A Look Into the Future of Speech Recognition from AT&T R&D Labs
If you thought Google’s Voice Actions, their technology which recognizes your speech and pushes it up to the cloud and back down to your device, is cool, then you should be pretty impressed with what the folks over at AT&T labs are working on in the field of speech recognition. Most of these projects are based on AT&T Watson, a real-time speech recognizer that, like Google Voice Actions, is also based in the cloud so that as WATSON’s technology improves, so does all of the services using it.
Speech recognition technology has steadily improved over the years, but it’s still tends to be a hit and miss technology. Technology like this is not only important because of the enormous role it can take in helping people with disabilities, but it can also transform the way we interact with everything from our cell phones to our televisions. At AT&T’s Labs in New York, the company invited media to check out some of the projects that they’re working on surrounding Watson. Some of these projects you can even try out yourself today via a mobile app, while some others may or may never see the light of day outside of their labs.
What’s in The Crystal Ball
iWalk is a navigation service which offers directions and verbal feedback to those who have low vision and are thus unable to rely on street signs alone.
Another AT&T labs scientist is using Watson to power text-to-speech on an e-reader (or e-reader desktop application), so that your ebooks, or RSS feed scan be read aloud to you while you’re doing something else – whether it’s cooking or whatever.
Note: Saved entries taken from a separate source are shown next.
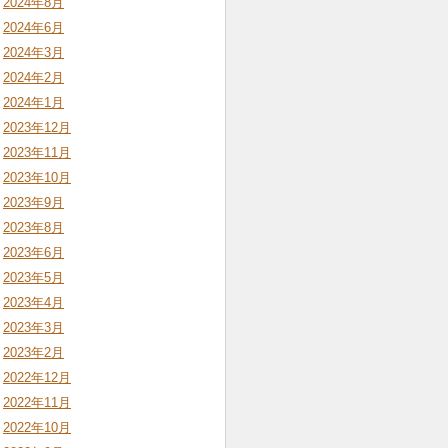
2024年8月
2024年6月
2024年3月
2024年2月
2024年1月
2023年12月
2023年11月
2023年10月
2023年9月
2023年8月
2023年6月
2023年5月
2023年4月
2023年3月
2023年2月
2022年12月
2022年11月
2022年10月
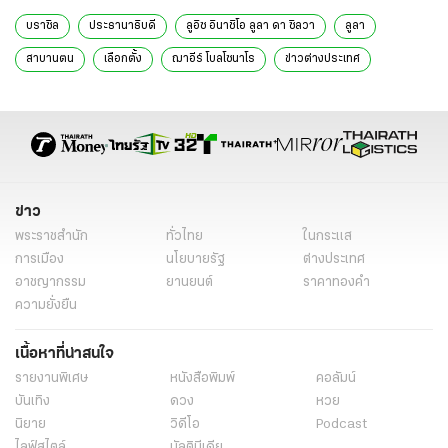
บราซิล
ประธานาธิบดี
ลูอิซ อินาชิโอ ลูลา ดา ซิลวา
ลูลา
สาบานตน
เลือกตั้ง
ฌาอีร์ โบลโซนาโร
ข่าวต่างประเทศ
ข่าวต่างประเทศล่าสุด
ข่าวต่างประเทศวันนี้
ข่าวต่างประเทศ ไทยรัฐ
ข่าวต่างประเทศ ไทยรัฐออนไลน์
ข่าววันนี้
ข่าว
พระราชสำนัก
ทั่วไทย
ในกระแส
การเมือง
นโยบายรัฐ
ต่างประเทศ
อาชญากรรม
ยานยนต์
ราคาทองคำ
ความยั่งยืน
เนื้อหาที่น่าสนใจ
รายงานพิเศษ
หนังสือพิมพ์
คอลัมน์
บันเทิง
ดวง
หวย
นิยาย
วิดีโอ
Podcast
ไลฟ์สไตล์
มัลติมีเดีย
You can even set the pace of the text-to-speech to make it faster or slower, or to make it skip around for quick summaries. AT&T labs is also working on making the text-to-speech sound as natural as possible when being read aloud to you.
iRemote is a potential smartphone or iPad app that would let you search through your TV’s program guide because the system is able to go back and transcribe archived shows, you would be able to perform a search for video in your TV program guide using natural speech with detailed specifications about what you’re looking for. For example, you could say “Search for Obama joke on Jay Leno from two weeks ago” and it will search for it in shows that already aired or possibly your DVR.
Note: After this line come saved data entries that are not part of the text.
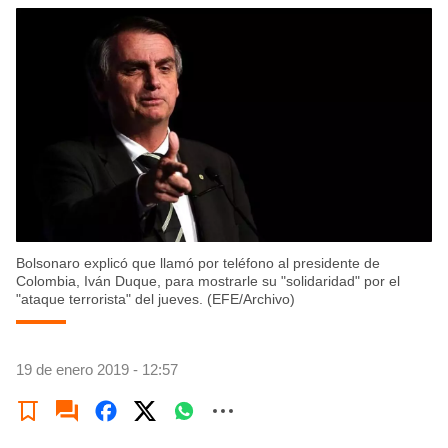
Bolsonaro explicó que llamó por teléfono al presidente de
Colombia, Iván Duque, para mostrarle su "solidaridad" por el
"ataque terrorista" del jueves. (EFE/Archivo)
19 de enero 2019 - 12:57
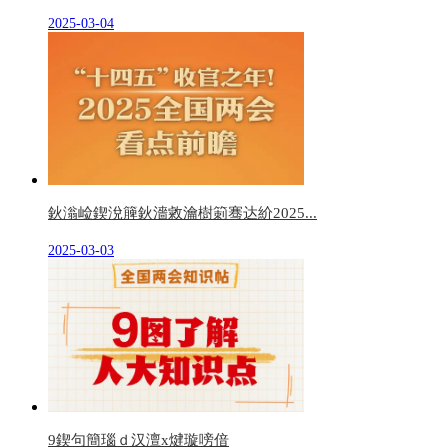
2025-03-04
鈥滃崄鍥涗簲鈥濇敹瀹樹箣骞达紒2025...
2025-03-03
9鍥句簡瑙ｄ汉澶х煡璇嗙偣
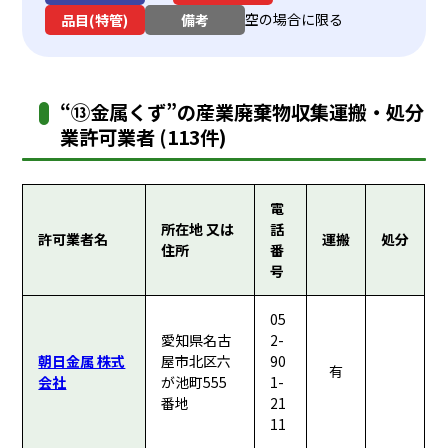
空の場合に限る
品目(特管)
備考
“⑬金属くず”の産業廃棄物収集運搬・処分
業許可業者 (113件)
電
所在地 又は
話
許可業者名
運搬
処分
住所
番
号
05
愛知県名古
2-
朝日金属 株式
屋市北区六
90
有
会社
が池町555
1-
番地
21
11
iMiracle is an application that is able to automatically transcribe speech on live TV segments into closed caption, and it can even translate the speech into different languages for the closed captions. The system also indexes the transcribed text so that it can be searched through later.
Voicemail-to-text is certainly nothing new, but the Voice-mail-to text app that AT&T is working on is much more accurate than what’s out there now on the market, and it even manages to provide appropriate formatting, punctuation and capitalization.
iPizza is a concept app that allows users to order complicated items from a pizza menu with their voice.
What’s Available Today
Vlingo is an app that is readily available for Android, BlackBerry, Nokia and iPhone. It allows users to search the web, find directions, update your social status, and send emails and text messages to contacts using your speech. Of-course, this makes using your phone on the road that much safer.
Have2Eat is an existing iPhone app that is able to summarize user-generated web reviews to help you find a good restaurant that is a suitable fit for you and your mood.
Speak4it is an app available for the iPhone and iPad that that uses a “push to speak” button so that users can say what they’d like to find. It also lets users point to a spot on a map and ask what’s around there.